Colonel John Leonard Hines Jr. (March 8, 1905 - November 19, 1986) was an officer in the United States Army and the son of General John L. Hines.

Hines graduated from West Point in 1927, and served in World War II with the 6th Armored Division as a colonel, commanding the division's Combat Command A from November 1944 to March 1945. He was twice decorated with the Distinguished Service Cross and was severely wounded outside Frankfurt, Germany when an anti-tank shell struck his face.

==Early life==
Hines was born in Cincinnati, Ohio on March 8, 1905, the son of army officer John L. Hines. He graduated from the United States Military Academy at West Point, New York, in 1927 and was ranked 16th of 203 in his class. Hines was appointed a lieutenant and assigned to the 11th Cavalry at the Presidio in California. In 1930, he was appointed aide to his father, who was then commanding the Department of the Philippines.

==Military career==
===Early career===
Hines completed the Cavalry School at Fort Riley, Kansas, in 1932 and was promoted to first lieutenant, after which he commanded a company at a Civilian Conservation Corps camp in Albany, Missouri. He served as an aide to Major General Frank C. Bolles, and then started the Advanced Equitation Course, from which he graduated in 1936.

Hines then commanded a troop with the 3rd Cavalry Regiment at Fort Myer, Virginia, and was promoted to captain.

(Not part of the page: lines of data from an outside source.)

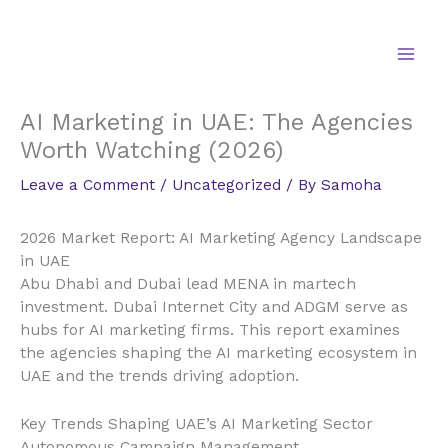
Skip
to
content
AI Marketing in UAE: The Agencies
Worth Watching (2026)
Leave a Comment
/
Uncategorized
/ By
Samoha
2026 Market Report: AI Marketing Agency Landscape
in UAE
Abu Dhabi and Dubai lead MENA in martech
investment. Dubai Internet City and ADGM serve as
hubs for AI marketing firms. This report examines
the agencies shaping the AI marketing ecosystem in
UAE and the trends driving adoption.
Key Trends Shaping UAE’s AI Marketing Sector
Autonomous Campaign Management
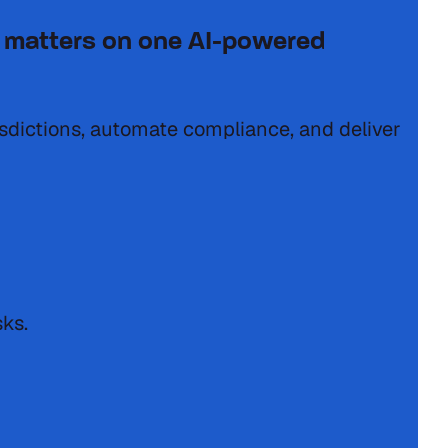
tax matters on one AI-powered
isdictions, automate compliance, and deliver
sks.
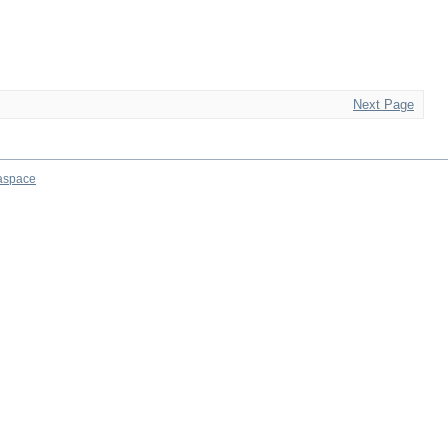
Next Page
aspace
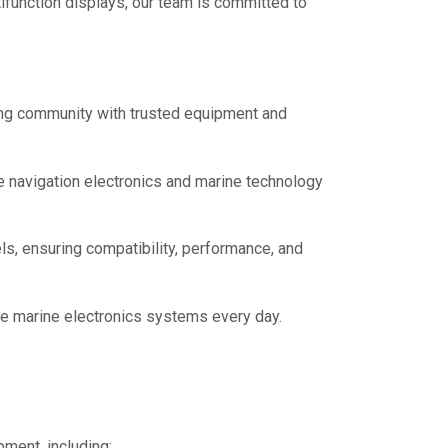
tifunction displays, our team is committed to
ting community with trusted equipment and
 navigation electronics and marine technology
ls, ensuring compatibility, performance, and
le marine electronics systems every day.
ment, including:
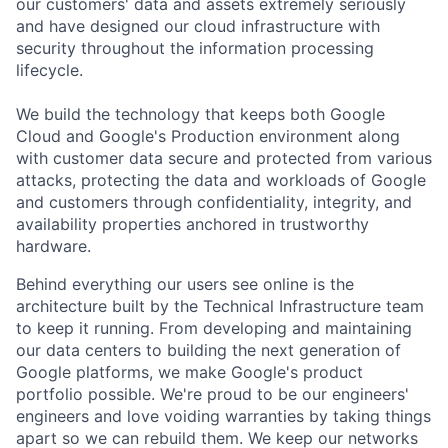
our customers' data and assets extremely seriously
and have designed our cloud infrastructure with
security throughout the information processing
lifecycle.
We build the technology that keeps both Google
Cloud and Google's Production environment along
with customer data secure and protected from various
attacks, protecting the data and workloads of Google
and customers through confidentiality, integrity, and
availability properties anchored in trustworthy
hardware.
Behind everything our users see online is the
architecture built by the Technical Infrastructure team
to keep it running. From developing and maintaining
our data centers to building the next generation of
Google platforms, we make Google's product
portfolio possible. We're proud to be our engineers'
engineers and love voiding warranties by taking things
apart so we can rebuild them. We keep our networks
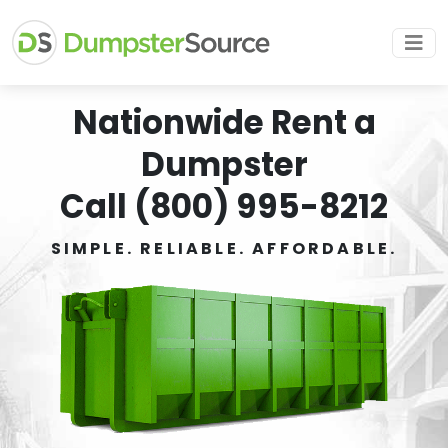
Nationwide Rent a
Dumpster
Call (800) 995-8212
SIMPLE. RELIABLE. AFFORDABLE.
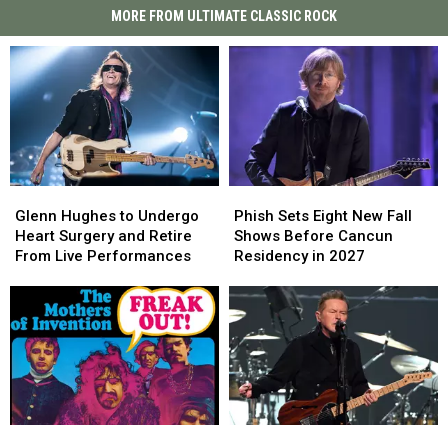
MORE FROM ULTIMATE CLASSIC ROCK
Glenn
Glenn
Phish
Phish
Hughes
Hughes
Sets
Sets
Glenn Hughes to Undergo
Phish Sets Eight New Fall
to
to
Eight
Eight
Heart Surgery and Retire
Shows Before Cancun
Undergo
Undergo
New
New
From Live Performances
Residency in 2027
Heart
Heart
Fall
Fall
Surgery
Surgery
Shows
Shows
and
and
Before
Before
Retire
Retire
Cancun
Cancun
From
From
Residency
Residency
Live
Live
in
in
Performances
Performances
2027
2027
Frank
Frank
Eagles
Eagles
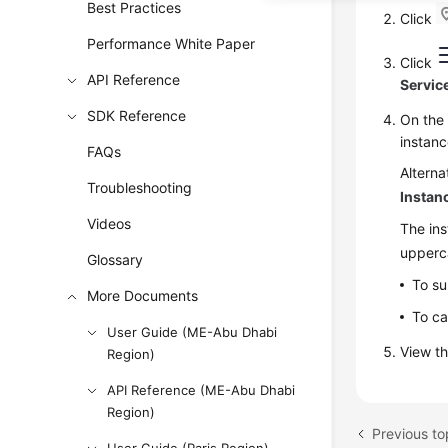
Best Practices
Click
Performance White Paper
Click
API Reference
Servic
SDK Reference
On th
instan
FAQs
Alterna
Troubleshooting
Instan
Videos
The ins
upperca
Glossary
To su
More Documents
To ca
User Guide (ME-Abu Dhabi
View th
Region)
API Reference (ME-Abu Dhabi
Region)
Previous to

He then served as an instructor in tactics and equitation at West Point, where he also served as the supply officer and adjutant for the post's cavalry squadron, as well as coach of the Cadet polo team.

===World War II===
In 1940 Hines, by now a lieutenant colonel, was posted to the 6th Armored Division at Fort Knox, Kentucky where he commanded 2nd Battalion, 68th Armor Regiment, and then advanced to executive officer of the regiment. In 1943, a reorganization of armored divisions led to an excess of lieutenant colonels, and Hines was assigned to the training and operations staff section (G-3) of Army Ground Forces in Washington, D.C.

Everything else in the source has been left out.